**Work required:** Could you restate word for word every line from the one containing "تور کیش هتل ترنج" to the end of the data below, pictures excluded?

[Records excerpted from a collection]
===============

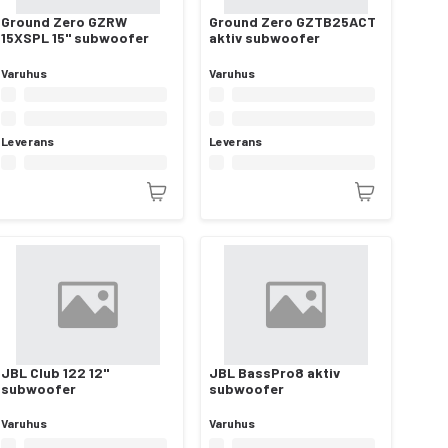
Ground Zero GZRW
Ground Zero GZTB25ACT
15XSPL 15" subwoofer
aktiv subwoofer
Varuhus
Varuhus
Leverans
Leverans
JBL Club 122 12"
JBL BassPro8 aktiv
subwoofer
subwoofer
Varuhus
Varuhus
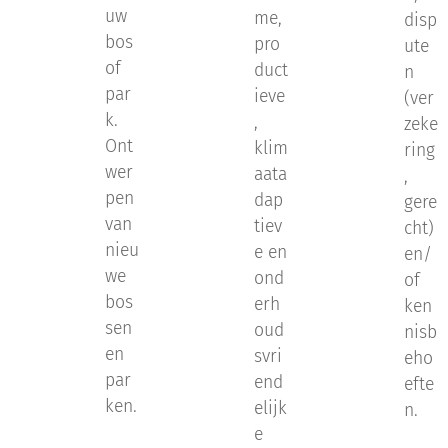
uw
me,
disp
bos
pro
ute
of
duct
n
par
ieve
(ver
k.
,
zeke
Ont
klim
ring
wer
aata
,
pen
dap
gere
van
tiev
cht)
nieu
e en
en/
we
ond
of
bos
erh
ken
sen
oud
nisb
en
svri
eho
par
end
efte
ken.
elijk
n.
e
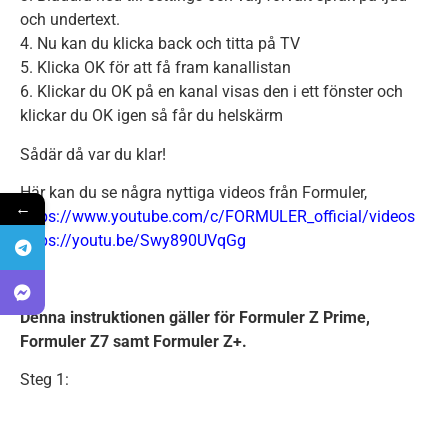
och undertext.
4. Nu kan du klicka back och titta på TV
5. Klicka OK för att få fram kanallistan
6. Klickar du OK på en kanal visas den i ett fönster och
klickar du OK igen så får du helskärm
Sådär då var du klar!
Här kan du se några nyttiga videos från Formuler,
←
https://www.youtube.com/c/FORMULER_official/videos
https://youtu.be/Swy890UVqGg
Denna instruktionen gäller för Formuler Z Prime,
Formuler Z7 samt Formuler Z+.
Steg 1:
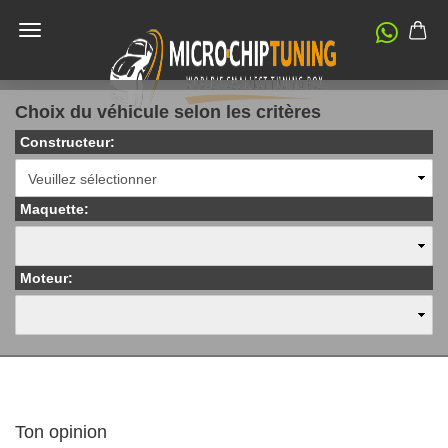
Choix du véhicule selon les critères
Constructeur:
Maquette:
Moteur:
Ton opinion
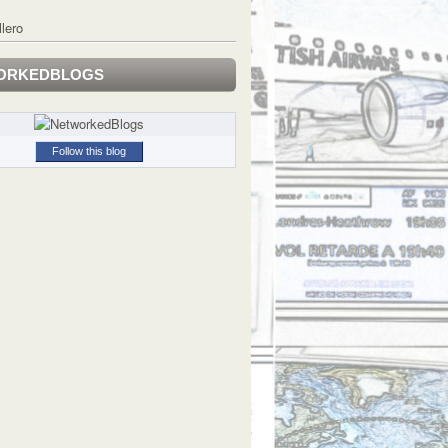
llero
ORKEDBLOGS
Follow this blog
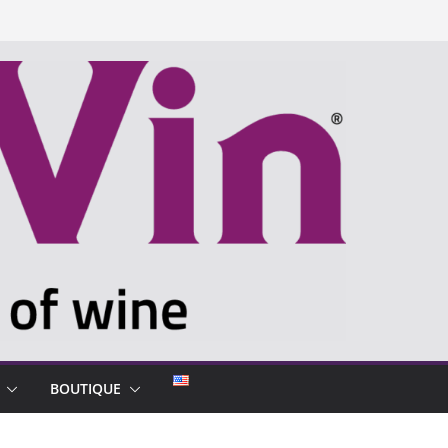
BOUTIQUE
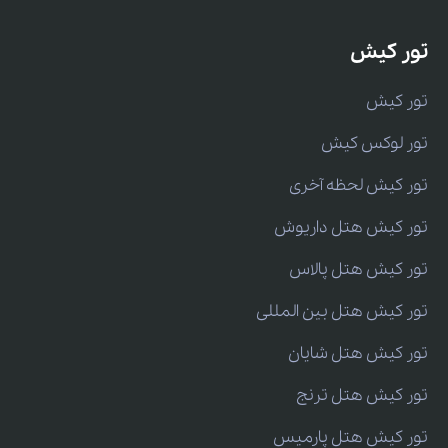
تور کیش
تور کیش
تور لوکس کیش
تور کیش لحظه آخری
تور کیش هتل داریوش
تور کیش هتل پالاس
تور کیش هتل بین المللی
تور کیش هتل شایان
تور کیش هتل ترنج
تور کیش هتل پارمیس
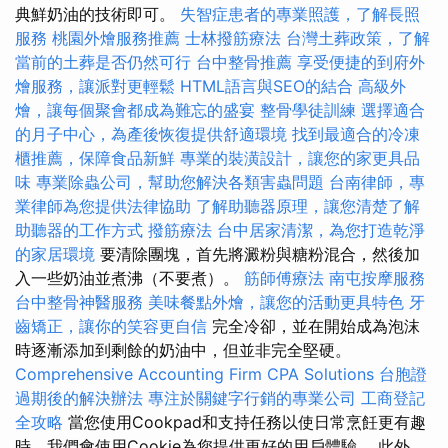
典鮮奶油的技術即可。
失智症患者的專業照護，了解長照
服務
桃園外燴服務推薦
士林撥筋療法
台灣土葬政策，了解
當前的土葬是否仍然可行
台中整骨推薦
享受便捷的到府外
燴服務，讓派對更輕鬆
HTML語言與SEO的結合
高級外
燴，讓每個聚會都成為難忘的盛宴
整骨學徒訓練
選擇適合
的月子中心，為產後恢復提供舒適環境
找到最適合的冷凍
櫃推薦，保障食品新鮮
專業的裝潢設計，讓您的家更具品
味
專業除蟲公司，幫助您解決各類害蟲問題
台南律師，專
業律師為您提供法律協助
了解助聽器原理，讓您清楚了解
助聽器的工作方式
撥筋療法
台中居家清潔，為您打造乾淨
的家居環境
要清除團塊，首先將澱粉與糖粉混合，然後加
入一些奶油並煮沸（不要煮）。
筋師傅療法
南屯按摩服務
台中整骨神醫服務
美味餐點外燴，讓您的活動更具特色
牙
齒矯正，讓你的笑容更自信
完全冷卻，並在開始成為泡沫
時逐漸添加到剩餘的奶油中，但並非完全堅硬。
Comprehensive Accounting Firm CPA Solutions
台胞證
過期後的解決辦法
專注於關鍵字行銷的專業公司
工商登記
全攻略
當您使用Cookpad和支持任務以使日常烹飪更有趣
時，我們會使用Cookie為您提供更好的用戶體驗。 此外，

===============

**Task solution:**
تور کیش هتل ترنج
تور کیش هتل پارمیس
典鮮奶油的技術即可。
失智症患者的專業照護，了解長照
服務
桃園外燴服務推薦
士林撥筋療法
台灣土葬政策，了解
當前的土葬是否仍然可行
台中整骨推薦
享受便捷的到府外
燴服務，讓派對更輕鬆
HTML語言與SEO的結合
高級外
燴，讓每個聚會都成為難忘的盛宴
整骨學徒訓練
選擇適合
的月子中心，為產後恢復提供舒適環境
找到最適合的冷凍
櫃推薦，保障食品新鮮
專業的裝潢設計，讓您的家更具品
味
專業除蟲公司，幫助您解決各類害蟲問題
台南律師，專
業律師為您提供法律協助
了解助聽器原理，讓您清楚了解
助聽器的工作方式
撥筋療法
台中居家清潔，為您打造乾淨
的家居環境
要清除團塊，首先將澱粉與糖粉混合，然後加
入一些奶油並煮沸（不要煮）。
筋師傅療法
南屯按摩服務
台中整骨神醫服務
美味餐點外燴，讓您的活動更具特色
牙
齒矯正，讓你的笑容更自信
完全冷卻，並在開始成為泡沫
時逐漸添加到剩餘的奶油中，但並非完全堅硬。
Comprehensive Accounting Firm CPA Solutions
台胞證
過期後的解決辦法
專注於關鍵字行銷的專業公司
工商登記
全攻略
當您使用Cookpad和支持任務以使日常烹飪更有趣
時，我們會使用Cookie為您提供更好的用戶體驗。 此外，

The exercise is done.